This year, Hazel McCambridge, Maria Farooqi and Jenna Woodford represented BTO on the judging panel, while Paul French, Sarah Harris and Stephen Menzie represented British Birds.
An initial vote from each of the judges determined the shortlist. The final vote took place in mid December, with the usual lively discussion and debate between the judges before they cast their votes to determine the winning title.
- The following is a list of all books that received at least one vote from the judges in the final round of voting, ordered by the total number of points received.
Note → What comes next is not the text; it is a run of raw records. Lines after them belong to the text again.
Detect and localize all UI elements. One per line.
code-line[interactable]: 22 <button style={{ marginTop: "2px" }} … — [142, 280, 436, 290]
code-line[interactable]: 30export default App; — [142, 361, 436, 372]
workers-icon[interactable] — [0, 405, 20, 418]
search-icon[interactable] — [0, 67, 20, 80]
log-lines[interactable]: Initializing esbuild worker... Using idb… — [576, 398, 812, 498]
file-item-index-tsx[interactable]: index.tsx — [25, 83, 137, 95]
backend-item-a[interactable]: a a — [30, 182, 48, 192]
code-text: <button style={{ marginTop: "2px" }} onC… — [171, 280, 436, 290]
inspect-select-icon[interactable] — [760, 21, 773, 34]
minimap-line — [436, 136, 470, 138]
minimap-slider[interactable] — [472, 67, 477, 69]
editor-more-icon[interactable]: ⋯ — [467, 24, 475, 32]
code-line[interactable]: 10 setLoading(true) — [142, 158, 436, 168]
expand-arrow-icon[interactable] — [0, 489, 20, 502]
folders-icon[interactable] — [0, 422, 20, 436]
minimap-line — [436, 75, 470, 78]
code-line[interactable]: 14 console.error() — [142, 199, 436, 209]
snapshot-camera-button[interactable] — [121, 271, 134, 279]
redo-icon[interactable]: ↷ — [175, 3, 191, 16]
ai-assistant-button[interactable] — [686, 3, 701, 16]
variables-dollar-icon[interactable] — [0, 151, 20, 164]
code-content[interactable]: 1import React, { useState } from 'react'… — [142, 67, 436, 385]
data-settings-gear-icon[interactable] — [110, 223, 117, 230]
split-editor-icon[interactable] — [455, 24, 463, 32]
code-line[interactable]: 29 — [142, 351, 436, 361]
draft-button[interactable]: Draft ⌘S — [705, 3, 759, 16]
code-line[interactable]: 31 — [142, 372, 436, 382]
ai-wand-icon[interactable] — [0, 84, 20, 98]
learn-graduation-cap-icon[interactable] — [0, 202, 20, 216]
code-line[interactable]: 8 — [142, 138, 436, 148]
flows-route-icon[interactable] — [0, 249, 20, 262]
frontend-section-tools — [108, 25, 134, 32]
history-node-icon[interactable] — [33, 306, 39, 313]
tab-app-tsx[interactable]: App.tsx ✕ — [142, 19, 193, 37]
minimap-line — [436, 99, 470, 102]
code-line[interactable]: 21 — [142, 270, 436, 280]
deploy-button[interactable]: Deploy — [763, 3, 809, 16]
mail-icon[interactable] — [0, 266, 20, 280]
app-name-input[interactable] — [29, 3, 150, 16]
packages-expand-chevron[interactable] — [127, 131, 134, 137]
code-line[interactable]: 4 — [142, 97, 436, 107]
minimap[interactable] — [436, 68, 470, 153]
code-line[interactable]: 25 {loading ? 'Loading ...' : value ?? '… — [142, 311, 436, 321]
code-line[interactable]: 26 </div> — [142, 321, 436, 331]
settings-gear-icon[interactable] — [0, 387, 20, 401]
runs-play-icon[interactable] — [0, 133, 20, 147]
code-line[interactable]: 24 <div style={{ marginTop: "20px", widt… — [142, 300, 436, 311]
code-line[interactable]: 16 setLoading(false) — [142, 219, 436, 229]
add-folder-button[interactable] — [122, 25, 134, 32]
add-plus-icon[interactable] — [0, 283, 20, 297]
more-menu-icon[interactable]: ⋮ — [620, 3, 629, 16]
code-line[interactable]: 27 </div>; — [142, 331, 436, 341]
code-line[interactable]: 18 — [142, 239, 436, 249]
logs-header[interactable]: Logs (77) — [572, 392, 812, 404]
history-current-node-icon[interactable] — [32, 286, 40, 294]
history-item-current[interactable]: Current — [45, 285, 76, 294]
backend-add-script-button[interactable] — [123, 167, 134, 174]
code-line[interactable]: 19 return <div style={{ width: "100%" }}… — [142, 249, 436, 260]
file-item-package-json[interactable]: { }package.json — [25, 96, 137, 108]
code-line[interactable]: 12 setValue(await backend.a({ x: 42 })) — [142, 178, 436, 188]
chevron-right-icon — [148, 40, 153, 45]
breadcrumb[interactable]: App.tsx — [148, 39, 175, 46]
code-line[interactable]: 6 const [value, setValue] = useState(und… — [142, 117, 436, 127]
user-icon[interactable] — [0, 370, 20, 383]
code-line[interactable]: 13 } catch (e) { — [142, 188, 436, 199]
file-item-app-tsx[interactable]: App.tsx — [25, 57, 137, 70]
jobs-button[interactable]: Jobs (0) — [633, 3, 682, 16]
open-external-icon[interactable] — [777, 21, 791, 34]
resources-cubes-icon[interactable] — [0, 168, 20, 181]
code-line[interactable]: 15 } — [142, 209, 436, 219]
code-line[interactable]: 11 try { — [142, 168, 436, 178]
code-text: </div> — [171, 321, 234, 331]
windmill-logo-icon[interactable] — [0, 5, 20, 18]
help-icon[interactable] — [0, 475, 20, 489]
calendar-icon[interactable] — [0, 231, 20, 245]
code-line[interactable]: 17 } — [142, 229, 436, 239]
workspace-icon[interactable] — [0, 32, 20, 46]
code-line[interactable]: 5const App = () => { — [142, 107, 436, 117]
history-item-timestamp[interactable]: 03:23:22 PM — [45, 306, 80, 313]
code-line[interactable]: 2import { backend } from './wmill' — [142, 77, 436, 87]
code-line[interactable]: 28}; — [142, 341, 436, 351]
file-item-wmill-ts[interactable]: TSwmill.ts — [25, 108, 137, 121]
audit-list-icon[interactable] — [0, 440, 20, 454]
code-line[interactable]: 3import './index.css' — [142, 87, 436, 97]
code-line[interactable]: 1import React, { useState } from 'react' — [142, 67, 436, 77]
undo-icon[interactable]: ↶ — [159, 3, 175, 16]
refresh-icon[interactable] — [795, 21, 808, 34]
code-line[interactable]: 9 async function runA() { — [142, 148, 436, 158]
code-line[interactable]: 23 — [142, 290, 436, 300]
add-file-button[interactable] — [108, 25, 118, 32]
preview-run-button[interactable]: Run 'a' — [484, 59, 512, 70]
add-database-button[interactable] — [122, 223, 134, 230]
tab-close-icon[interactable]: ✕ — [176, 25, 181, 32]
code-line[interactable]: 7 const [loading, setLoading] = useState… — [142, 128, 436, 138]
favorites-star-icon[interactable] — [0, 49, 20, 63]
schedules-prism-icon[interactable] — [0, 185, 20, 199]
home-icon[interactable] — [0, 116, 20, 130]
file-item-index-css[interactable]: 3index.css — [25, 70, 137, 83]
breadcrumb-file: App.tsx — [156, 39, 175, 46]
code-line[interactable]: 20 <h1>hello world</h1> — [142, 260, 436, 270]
Winner: Low Carbon Birding
Editor: Javier Caletrío
There is no doubt that Low Carbon Birding will have a substantial impact on the world of ornithology. The positive stories and practical inspiration for how individual birders can reduce their carbon footprint while engaging in their hobby make this a readable and meaningful title, and the panel felt that this was one of the most important books about birding published in the last 12 months. Accordingly, the title was awarded points from all six of the judges.
"A wonderfully diverse collection of first-hand views and experiences of low-carbon birding that encourages all of us to rethink how we value and engage with the world around us."
—Professor Juliet Vickery, CEO British Trust for Ornithology
Reviewed in British Birds by Stephen Menzie (British Birds 115: 745).
Pelagic Publishing, 2022
2nd: Vagrancy in Birds
Authors: Alexander Lees and James Gilroy
This book about vagrancy - a potentially dense and academic subject - offers something for all birders and ornithologists, from birdwatchers and rarity seekers to conservationists studying habitat loss. As a result of its wide appeal, the judges recognised this title as one of the most useful titles of 2022.
The judges were particularly impressed by the way Vagrancy in Birds presents theories and observations in an easily accessible way. They also felt that the title communicates the importance of vagrancy to a range of ornithological phenomena, from the formation of new migration routes to speciation. An impressive amount of research is included in the family-by-family section, covering extralimital species records, and theories and observations about vagrancy in the given family.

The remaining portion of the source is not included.